Les établissements scolaires observeront une minute de silence le 2 novembre en hommage au professeur Samuel Paty assassiné à Conflans-Sainte-Honorine. Nous nous sommes entretenus avec un pédopsychiatre du CHU d'Amiens pour savoir comment aborder le sujet avec des enfants.
"Les enfants doivent être protégés de la violence du monde des adultes, il n’y a pas de raison de forcément aborder la situation avec eux s’ils n’ont pas de questions," affirme le Docteur Xavier Benarous, pédopsychiatre au CHU Amiens-Picardie.
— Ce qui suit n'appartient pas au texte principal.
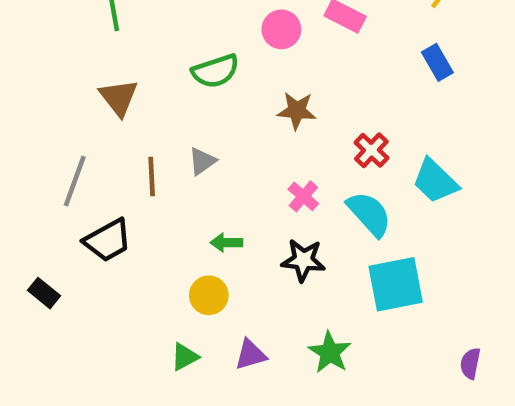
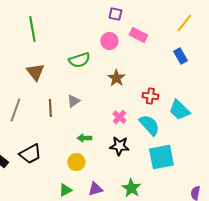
brown star: (297, 111) -> (116, 78), turned 30
red cross: (371, 150) -> (150, 96), turned -35
black trapezoid: (108, 240) -> (30, 154), moved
Mais ils peuvent être confrontés aux faits dans les médias, en classe ou dans la cour de récréation. Dans ce cas, selon le médecin, il est nécessaire de leur répondre : "on peut parler de la situation en termes de droit commun, sans forcément rentrer dans des questions qui soient trop compliquées," explique le pédopsychiatre.
Pour lui, il faut employer des termes simples, et tenter de rassurer. "Il faut rappeler qu’il y a une manière démocratique de trouver des compromis qui passe par la discussion, l’échange, affirme le Docteur Benarous. Les enfants même s’ils ne comprennent pas les concepts dont on parle de laïcité, de liberté, ils sont quand même sensibles dès le plus jeune âge à cette question du compromis, en particulier entre un désir et celui du désir des autres."
Une approche différente selon l’âge
Les réponses à apporter aux enfants dépendent de leur âge et des problématiques qui les concernent le plus selon la phase de développement dans laquelle ils se trouvent."Pour des enfants de cinq/six ans, les préoccupations vont être autour de la sécurité. Puis-je perdre les gens qui me sont proches ? Puis-je moi-même mourir ? Mes parents peuvent-ils disparaître ? Mon enseignant, auquel je suis attaché, peut-il lui aussi mourir, explique le Docteur Benarous. Ce n’est même pas la question de la mort qui est importante à cet âge-là c’est la question de la disparition, de l’abandon."
Selon le pédopsychiatre, il est donc essentiel de rassurer l’enfant sur le fait qu’il est bien en sécurité à l’école, et que ses proches ne vont pas le quitter. Pour les enfants plus grands et les adolescents, "ce qui les touche beaucoup c’est la question de la liberté d’expression, le fait d’exprimer ses opinions, comment on réagit au désaccord. À cet âge-là c’est primordial car c’est un enjeu du développement essentiel," analyse-t-il.
Surveiller l’exposition aux écrans
"On peut présenter des symptômes post-traumatiques en étant soi-même exposé à un traumatisme ou au discours d’une personne présentée au traumatisme," rappelle le Docteur Benarous.Pour lui, il faut donc éviter de laisser les enfants regarder des informations trop anxiogènes à la télévision par exemple, du moins sans surveillance. "Exposer des enfants sans filtre à des écrans, sans pouvoir faire le travail de symbolisation, de représentation, de contextualisation, c’est les exposer à des scènes qui peuvent nourrir un imaginaire violent," explique le pédopsychiatre.
Concernant le stress qui pourrait être généré par les faits chez les enfants, le docteur met en garde : "le plus difficile c’est de l’identifier." Une fois que l’angoisse est verbalisée, "90% du travail est fait," selon lui.
Mais en cas de stress prolongé, il ne faut pas hésiter à consulter. "Si l’angoisse continue pendant des semaines, il faut accéder à des ressources de première ligne, un pédiatre, un psychologue scolaire, pour un suivi pour les enfants les plus vulnérables," conclue le Docteur Benarous.